(Stored items)
● ● ● ● ●

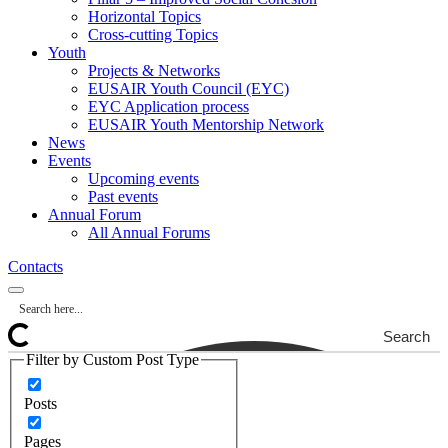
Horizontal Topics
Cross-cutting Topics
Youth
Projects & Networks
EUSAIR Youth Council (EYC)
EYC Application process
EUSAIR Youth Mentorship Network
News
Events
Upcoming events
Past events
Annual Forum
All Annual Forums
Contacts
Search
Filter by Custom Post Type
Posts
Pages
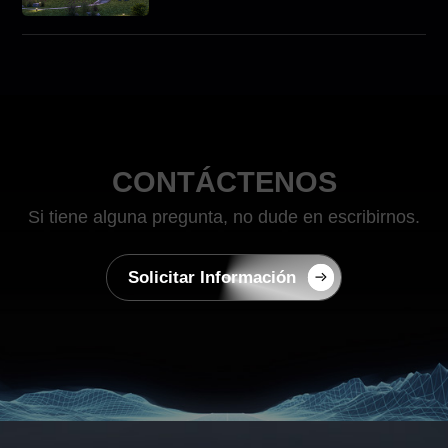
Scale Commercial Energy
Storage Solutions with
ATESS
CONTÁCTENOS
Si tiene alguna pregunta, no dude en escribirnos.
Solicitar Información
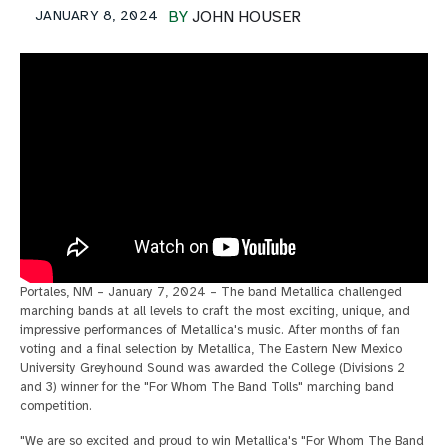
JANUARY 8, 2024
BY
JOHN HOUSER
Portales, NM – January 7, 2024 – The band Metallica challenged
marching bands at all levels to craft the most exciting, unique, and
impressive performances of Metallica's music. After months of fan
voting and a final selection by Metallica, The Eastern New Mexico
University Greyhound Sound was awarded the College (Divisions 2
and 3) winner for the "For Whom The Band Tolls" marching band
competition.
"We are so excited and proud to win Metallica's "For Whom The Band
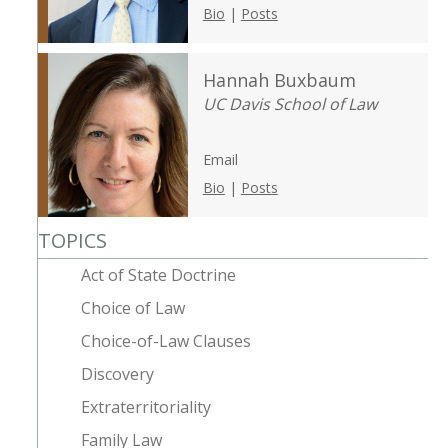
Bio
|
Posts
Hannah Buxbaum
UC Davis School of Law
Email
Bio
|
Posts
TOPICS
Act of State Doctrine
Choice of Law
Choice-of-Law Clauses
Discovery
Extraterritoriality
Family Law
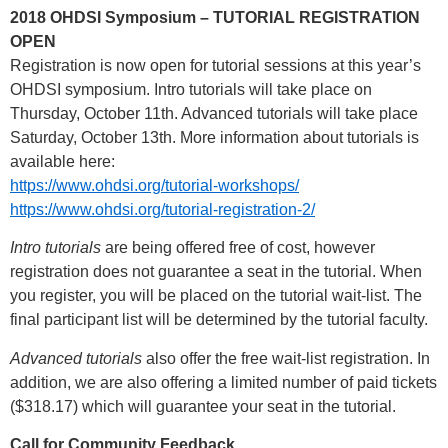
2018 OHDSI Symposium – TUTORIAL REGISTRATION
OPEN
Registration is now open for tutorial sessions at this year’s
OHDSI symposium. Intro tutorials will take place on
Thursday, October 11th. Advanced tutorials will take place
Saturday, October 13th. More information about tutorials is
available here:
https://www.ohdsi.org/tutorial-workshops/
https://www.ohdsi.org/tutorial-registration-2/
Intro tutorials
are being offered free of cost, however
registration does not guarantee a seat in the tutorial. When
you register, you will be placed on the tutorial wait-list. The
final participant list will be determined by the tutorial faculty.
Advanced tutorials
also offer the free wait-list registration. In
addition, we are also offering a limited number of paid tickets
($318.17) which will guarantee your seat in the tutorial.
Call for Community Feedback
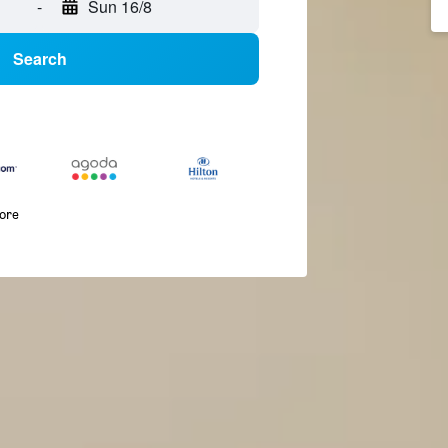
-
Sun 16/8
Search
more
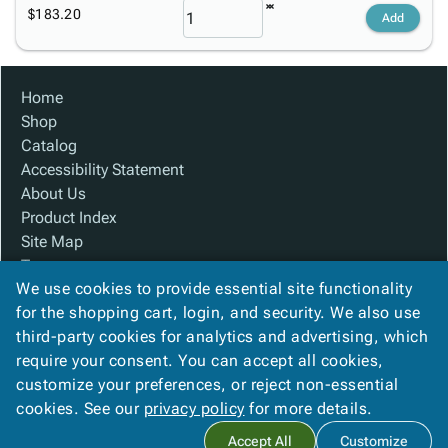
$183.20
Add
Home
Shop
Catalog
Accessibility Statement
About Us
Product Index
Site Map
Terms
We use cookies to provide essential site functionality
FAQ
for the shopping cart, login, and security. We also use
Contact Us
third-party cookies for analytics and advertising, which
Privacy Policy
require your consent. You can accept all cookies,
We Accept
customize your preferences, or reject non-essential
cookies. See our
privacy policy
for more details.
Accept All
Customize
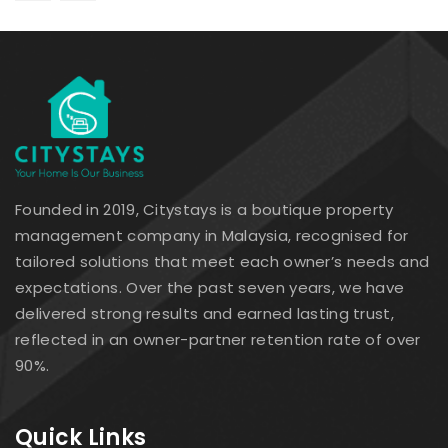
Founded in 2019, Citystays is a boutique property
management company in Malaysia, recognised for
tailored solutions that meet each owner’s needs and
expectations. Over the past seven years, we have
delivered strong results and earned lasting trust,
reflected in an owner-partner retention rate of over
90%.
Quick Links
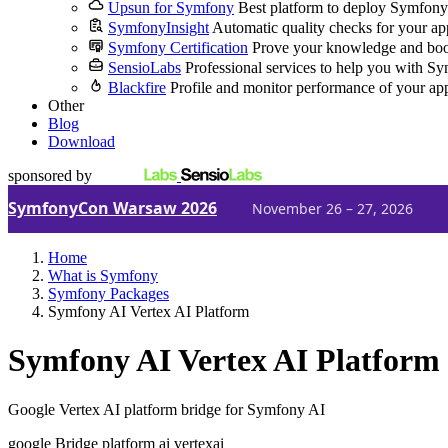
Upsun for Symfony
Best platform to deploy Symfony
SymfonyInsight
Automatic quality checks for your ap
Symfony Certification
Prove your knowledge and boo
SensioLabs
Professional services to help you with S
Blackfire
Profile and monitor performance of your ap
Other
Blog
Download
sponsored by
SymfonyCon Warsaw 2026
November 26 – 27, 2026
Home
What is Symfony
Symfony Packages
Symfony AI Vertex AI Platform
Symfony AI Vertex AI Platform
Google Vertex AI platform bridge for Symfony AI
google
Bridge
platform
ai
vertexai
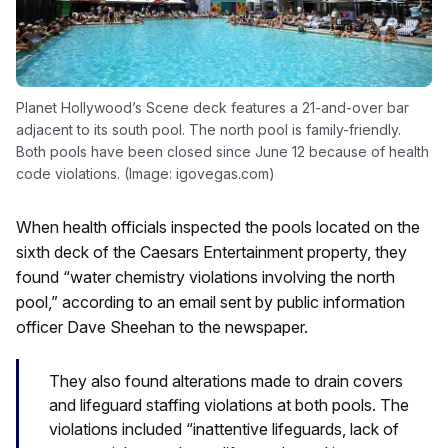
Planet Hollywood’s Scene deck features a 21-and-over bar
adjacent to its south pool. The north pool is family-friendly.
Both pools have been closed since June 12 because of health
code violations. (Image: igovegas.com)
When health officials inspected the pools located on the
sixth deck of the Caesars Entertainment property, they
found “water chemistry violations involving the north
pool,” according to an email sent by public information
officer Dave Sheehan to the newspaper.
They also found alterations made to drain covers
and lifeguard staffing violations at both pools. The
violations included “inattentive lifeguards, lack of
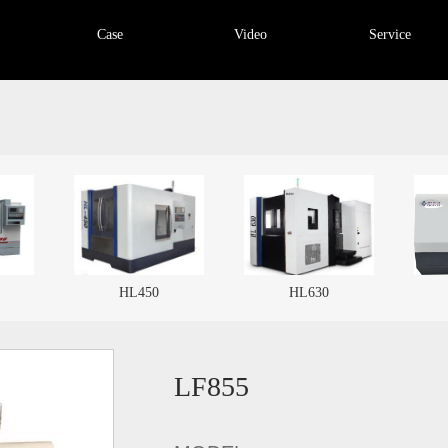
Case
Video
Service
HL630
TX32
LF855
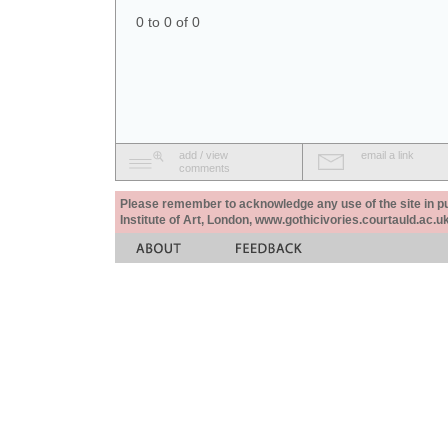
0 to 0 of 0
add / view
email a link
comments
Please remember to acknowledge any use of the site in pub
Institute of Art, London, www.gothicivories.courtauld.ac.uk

● ● ● ● ●

### WHAT IS NEEDED
A word-for-word repetition of the data above, without pictures, is the expected answer.

### SOLUTION TO THIS TASK
Horizontal Topics
Cross-cutting Topics
Youth
Projects & Networks
EUSAIR Youth Council (EYC)
EYC Application process
EUSAIR Youth Mentorship Network
News
Events
Upcoming events
Past events
Annual Forum
All Annual Forums
Contacts
Search
Filter by Custom Post Type
Posts
Pages
Scale Commercial Energy
Storage Solutions with
ATESS
CONTÁCTENOS
Si tiene alguna pregunta, no dude en escribirnos.
Solicitar Información
JANUARY 8, 2024
BY
JOHN HOUSER
Portales, NM – January 7, 2024 – The band Metallica challenged
marching bands at all levels to craft the most exciting, unique, and
impressive performances of Metallica's music. After months of fan
voting and a final selection by Metallica, The Eastern New Mexico
University Greyhound Sound was awarded the College (Divisions 2
and 3) winner for the "For Whom The Band Tolls" marching band
competition.
"We are so excited and proud to win Metallica's "For Whom The Band
Bio
|
Posts
Hannah Buxbaum
UC Davis School of Law
Email
Bio
|
Posts
TOPICS
Act of State Doctrine
Choice of Law
Choice-of-Law Clauses
Discovery
Extraterritoriality
Family Law
2018 OHDSI Symposium – TUTORIAL REGISTRATION
OPEN
Registration is now open for tutorial sessions at this year’s
OHDSI symposium. Intro tutorials will take place on
Thursday, October 11th. Advanced tutorials will take place
Saturday, October 13th. More information about tutorials is
available here:
https://www.ohdsi.org/tutorial-workshops/
https://www.ohdsi.org/tutorial-registration-2/
Intro tutorials
are being offered free of cost, however
registration does not guarantee a seat in the tutorial. When
you register, you will be placed on the tutorial wait-list. The
final participant list will be determined by the tutorial faculty.
Advanced tutorials
also offer the free wait-list registration. In
addition, we are also offering a limited number of paid tickets
($318.17) which will guarantee your seat in the tutorial.
Call for Community Feedback
-
Sun 16/8
Search
more
$183.20
Add
Home
Shop
Catalog
Accessibility Statement
About Us
Product Index
Site Map
Terms
We use cookies to provide essential site functionality
FAQ
for the shopping cart, login, and security. We also use
Contact Us
third-party cookies for analytics and advertising, which
Privacy Policy
require your consent. You can accept all cookies,
We Accept
customize your preferences, or reject non-essential
cookies. See our
privacy policy
for more details.
Accept All
Customize
Founded in 2019, Citystays is a boutique property
management company in Malaysia, recognised for
tailored solutions that meet each owner’s needs and
expectations. Over the past seven years, we have
delivered strong results and earned lasting trust,
reflected in an owner-partner retention rate of over
90%.
Quick Links
Upsun for Symfony
Best platform to deploy Symfony
SymfonyInsight
Automatic quality checks for your ap
Symfony Certification
Prove your knowledge and boo
SensioLabs
Professional services to help you with S
Blackfire
Profile and monitor performance of your ap
Other
Blog
Download
sponsored by
SymfonyCon Warsaw 2026
November 26 – 27, 2026
Home
What is Symfony
Symfony Packages
Symfony AI Vertex AI Platform
Symfony AI Vertex AI Platform
Google Vertex AI platform bridge for Symfony AI
google
Bridge
platform
ai
vertexai
Planet Hollywood’s Scene deck features a 21-and-over bar
adjacent to its south pool. The north pool is family-friendly.
Both pools have been closed since June 12 because of health
code violations. (Image: igovegas.com)
When health officials inspected the pools located on the
sixth deck of the Caesars Entertainment property, they
found “water chemistry violations involving the north
pool,” according to an email sent by public information
officer Dave Sheehan to the newspaper.
They also found alterations made to drain covers
and lifeguard staffing violations at both pools. The
violations included “inattentive lifeguards, lack of
Case
Video
Service
HL630
TX32
LF855
0 to 0 of 0
add / view
email a link
comments
Please remember to acknowledge any use of the site in pub
Institute of Art, London, www.gothicivories.courtauld.ac.uk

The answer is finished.